From: Ram Viswanadha (ram@jtcsv.com)
Date: Thu Mar 06 2003 - 18:23:21 EST
There is also some information at
http://oss.software.ibm.com/icu/docs/papers/binary_ordered_compression_for_unicode.html#Test_Results
Not sure if this is what you are looking for.
Regards,
Ram Viswanadha
----- Original Message -----
From: Yung-Fong Tang
To: Francois Yergeau
Cc: unicode@unicode.org
Sent: Thursday, March 06, 2003 2:33 PM
Subject: Re: length of text by different languages
Francois Yergeau wrote:
ftang@netscape.com wrote:
I remember there were some study to show although UTF-8 encode each
Japanese/Chinese characters in 3 bytes, Japanese/Chinese usually use
LESS characters in writting to communicate information than
alphabetic base langauges.
Any one can point to me such research?
I don't know of exactly what you want, but I vaguely remember a paper given
at a Unicode conference long ago that compared various translations of the
charter (or some such) of the Voice of America in a couple or three
encodings. Hmmmm, let's see.... could be this:
http://www.unicode.org/iuc/iuc9/Friday2.html#b3
Reuters Compression Scheme for Unicode (RCSU)
Misha Wolf
yea. That could be it. I got a hard copy and it looks like the Fig 2 is the one I am looking for.

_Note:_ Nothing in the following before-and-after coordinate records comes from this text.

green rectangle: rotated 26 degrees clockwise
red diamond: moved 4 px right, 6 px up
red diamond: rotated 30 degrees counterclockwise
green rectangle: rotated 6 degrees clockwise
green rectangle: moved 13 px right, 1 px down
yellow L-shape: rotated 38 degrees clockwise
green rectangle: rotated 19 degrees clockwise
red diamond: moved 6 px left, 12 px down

No paper online, alas. I remember that Chinese was a clear winner in terms
of # of characters. In fact, I kind of remember that Chinese was so much
denser that it still won after RCSU (now SCSU) compression, which would mean
that a Han character contains more than twice as much info on average as a
Latin letter as used in (say) English.
This is all on pretty shaky ground, distant memories. Perhaps Misha stil
has the figures (if that's in fact the right paper).